Not doing so, Vance will argue, "cripples even the most basic steps of a criminal investigation."
But in a statement on Tuesday, digital rights group Fight for the Future warned that "what the FBI is asking Apple to do will make us less safe, not more safe."
"If we allow the government to set a precedent that they can force private companies to punch holes in the technological defenses that keep us safe, it's not a question of if someone to will exploit that to cause harm to the public, it's a question of when," Fight for the Future co-founder Holmes Wilson said. "Congress needs to listen to security experts by unequivocally supporting strong encryption and opposing backdoors."
The hearing will occur at 1 p.m.

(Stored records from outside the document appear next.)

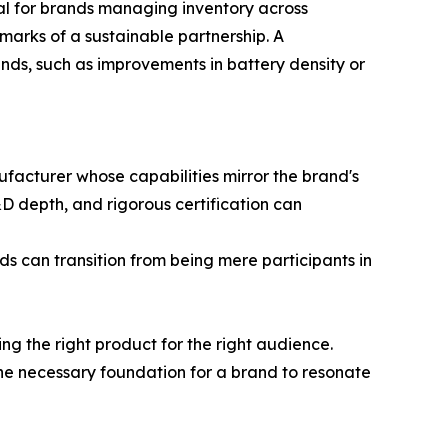
al for brands managing inventory across
marks of a sustainable partnership. A
nds, such as improvements in battery density or
nufacturer whose capabilities mirror the brand's
D depth, and rigorous certification can
s can transition from being mere participants in
ng the right product for the right audience.
he necessary foundation for a brand to resonate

EST, and can be watched on C-SPAN 3. The House Judiciary Committee hosts its own livestream as well.
The proceedings come one day after Apple "scored a major legal victory" when a judge in New York ruled that the U.S. government could not compel the tech company to unlock an iPhone so investigators could analyze its data as part of a drug case.
In a 50-page ruling, Magistrate Judge James Orenstein found that the All Writs Act--the same law the government is citing in the San Bernadino case--did not justify the government's request. According to Reuters, "Orenstein also found that Apple was largely exempt from complying with such requests by a 1994 law that updated wiretapping laws."
Ars Technica writes that "[t]he ruling, the first of its kind on the topic, has no legal bearing on the outcome of the California case as they are proceeding in different federal judicial districts. Apple hopes, however, that that Riverside judge will be 'persuaded' by the decision, according to a company executive who was granted anonymity on a call with reporters."
Meanwhile, security and law enforcement experts told Politico this week, it's unlikely that investigators will find "much useful new information" even if they are granted access to the iPhone in question.
So why do all the hubbubs happen over one single smartphone?
Politico reports: "Critics say the FBI is picking a fight with Apple over long-standing tensions about the increasing impenetrability of the iPhone's encryption, rather than acting from an immediate, pressing need to extract evidence."
As one ex-Department of Homeland Security official said, echoing arguments made by Apple and its supporters: The FBI is "hoping to set a precedent."
Indeed, said former FBI special agent and whistleblower Colleen Rowley in a recent op-ed, Comey's assertion to the contrary is "disingenuous."
"Does he not know that the government's 'Plan B' secret agenda to create 'workarounds' to defeat encryption recently came to light?" Rowley wrote. "Does he expect us to believe that he was not part of the secret White House meeting last fall where senior national security officials ordered agencies to find ways to counter encryption software and gain access to the most heavily protected user data on the most secure consumer devices, including Apple Inc.'s?"